Scientists are tapping into eerie 'volcano music' to predict future eruptions
We need all the info we can get.
The more we know about a volcano, the better we can predict when its next eruption will be. Now, scientists have come up with a new method of analysis, and the secret lies with an eerie phenomenon we can best describe as 'volcano music'.
The Cotopaxi volcano in central Ecuador has been pushing out sounds resembling those made by a pipe organ, and researchers think these reverberations could be crucial in anticipating future activity.
New infrasound recordings of Cotopaxi show the crater changed shape after a series of eruptions in 2015. Those seismic shifts mean that when the mountain rumbles, air is forced against the crater walls, because of its deep and narrow shape.
You can check out the sounds, modulated with white noise, in the video below:
"It's the largest organ pipe you've ever come across," says one of the researchers, volcanologist Jeff Johnson from Boise State University in Idaho.
"Understanding how each volcano speaks is vital to understanding what's going on. Once you realise how a volcano sounds, if there are changes to that sound, that leads us to think there are changes going on in the crater, and that causes us to pay attention."
Johnson and his colleagues found that the geometry of a crater can have a major impact on its 'voiceprint', or the unique sounds that it emits. If we can figure out how to interpret these sounds correctly, we can get insights into changes happening inside a volcano that would otherwise go undetected.
And this could be crucial in the monitoring of Cotopaxi – another serious eruption might melt the huge snowcap on top of the volcano, putting hundreds of thousands of people at risk from floods and mudflows.
While volcanoes can make some serious sound waves, most of the noise they emit is below the threshold of human hearing (about 20 Hz).
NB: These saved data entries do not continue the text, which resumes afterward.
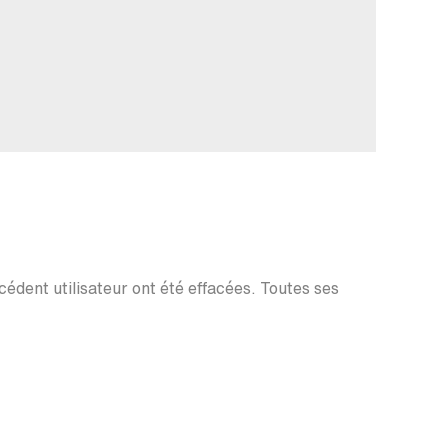
écédent utilisateur ont été effacées. Toutes ses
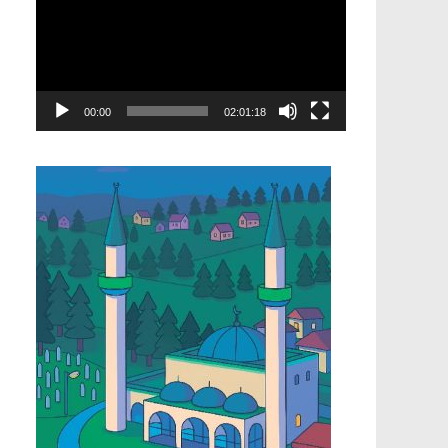
00:00
02:01:18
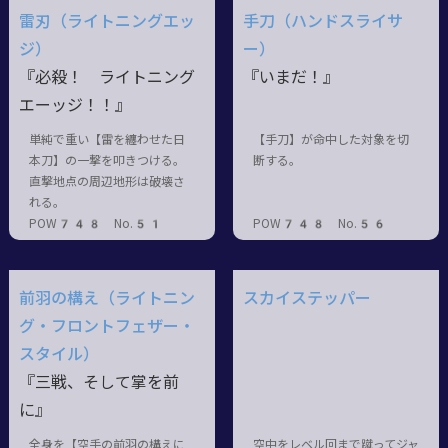
雷刃（ライトニングエッ
手刀（ハンドスライサ
ジ）
ー）
『必殺！ ライトニング
『いまだ！』
エーッジ！！』
単純で重い【雷を纏わせた日
【手刀】が命中した対象を切
本刀】の一撃を叩きつける。
断する。
直撃地点の周辺地形は破壊さ
れる。
POW748 No.51
POW748 No.56
前羽の構え（ライトニン
スカイステッパー
グ・フロントフェザー・
スタイル）
『三戦、そして掌を前
に』
全身を【空手の前羽の構えに
空中をレベル回まで蹴ってジャ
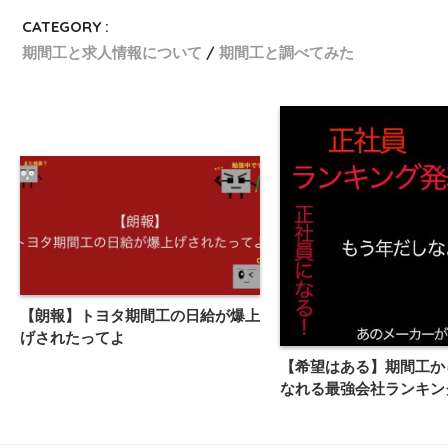
CATEGORY :
期間工と求人情報について
期間工と調べてみた
【朗報】トヨタ期間工の日給が爆上
げされたってよ
【希望はある】期間工か
なれる最強会社ランキン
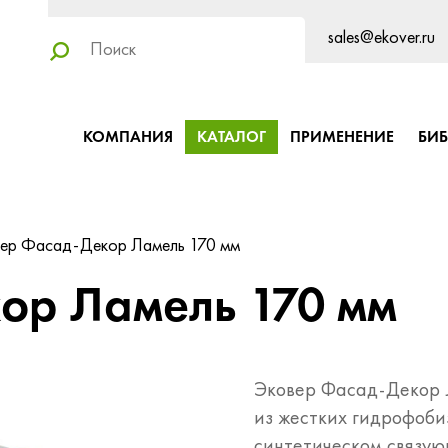
sales@ekover.ru
КОМПАНИЯ
КАТАЛОГ
ПРИМЕНЕНИЕ
БИ
ер Фасад-Декор Ламель 170 мм
ор Ламель 170 мм
Эковер Фасад-Декор Л
из жестких гидрофоби
синтетическом связую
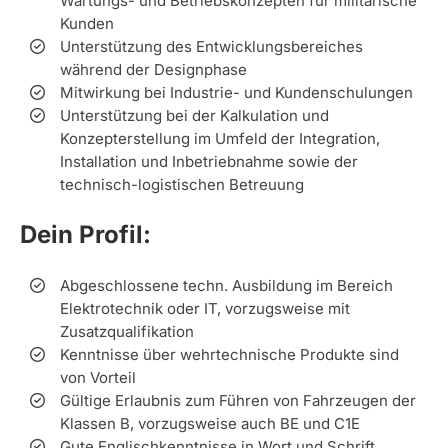
Wartungs- und Betriebskonzepten für militärische
Kunden
Unterstützung des Entwicklungsbereiches
während der Designphase
Mitwirkung bei Industrie- und Kundenschulungen
Unterstützung bei der Kalkulation und
Konzepterstellung im Umfeld der Integration,
Installation und Inbetriebnahme sowie der
technisch-logistischen Betreuung
Dein Profil:
Abgeschlossene techn. Ausbildung im Bereich
Elektrotechnik oder IT, vorzugsweise mit
Zusatzqualifikation
Kenntnisse über wehrtechnische Produkte sind
von Vorteil
Gültige Erlaubnis zum Führen von Fahrzeugen der
Klassen B, vorzugsweise auch BE und C1E
Gute Englischkenntnisse in Wort und Schrift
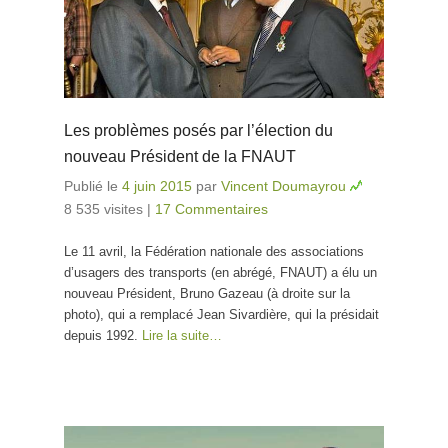
Les problèmes posés par l’élection du
nouveau Président de la FNAUT
Publié le
4 juin 2015
par
Vincent Doumayrou
8 535 visites
|
17 Commentaires
Le 11 avril, la Fédération nationale des associations
d’usagers des transports (en abrégé, FNAUT) a élu un
nouveau Président, Bruno Gazeau (à droite sur la
photo), qui a remplacé Jean Sivardière, qui la présidait
depuis 1992.
Lire la suite…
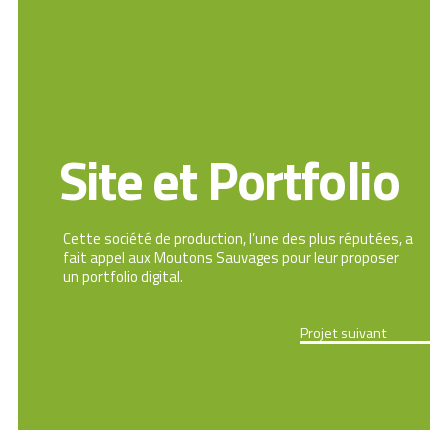
Site et Portfolio
Cette société de production, l’une des plus réputées, a
fait appel aux Moutons Sauvages pour leur proposer
un portfolio digital.
Projet suivant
That's where infrasound monitoring can come in – dedicated arrays of microphones picking up data that can be added to the usual seismic activity records.
Infrasound monitoring has been common practice for a while, but scientists are still trying to understand more about how specific sounds match specific events and volcano shapes.
What the researchers found through the course of 2016 were sounds they called "tornillos" (Spanish for screws): oscillating sound waves that looked like screwheads when charted.
"It's like opening a bar door that goes back and forth for a minute and a half," says Johnson. "It's a beautiful signal and amazing that the natural world is able to produce this type of oscillation."
The tornillos have now stopped, but sounds of such a low frequency and with this type of reverberation haven't been recorded in volcanoes before. They could point to a collapsed crater floor or an explosion at the bottom of the crater, the scientists think.
One of the key pieces of information that infrasound can help with is how close magma is to heating groundwater inside a volcano.
"It's really important for scientists to know how deep crater is, if the magma level is at the same depth and if it's interacting with the water table, which can create a significant hazard," says volcanologist David Fee from the University of Alaska Fairbanks, who wasn't involved in the latest study.
For the next stage of their research, the scientists wants to test their ideas at the active Kīlauea volcano in Hawaii. We know that the magma lake at the top of Kīlauea has been emptied by the recent activity – so the question is how its voiceprint has been affected.
The research has been published in Geophysical Research Letters.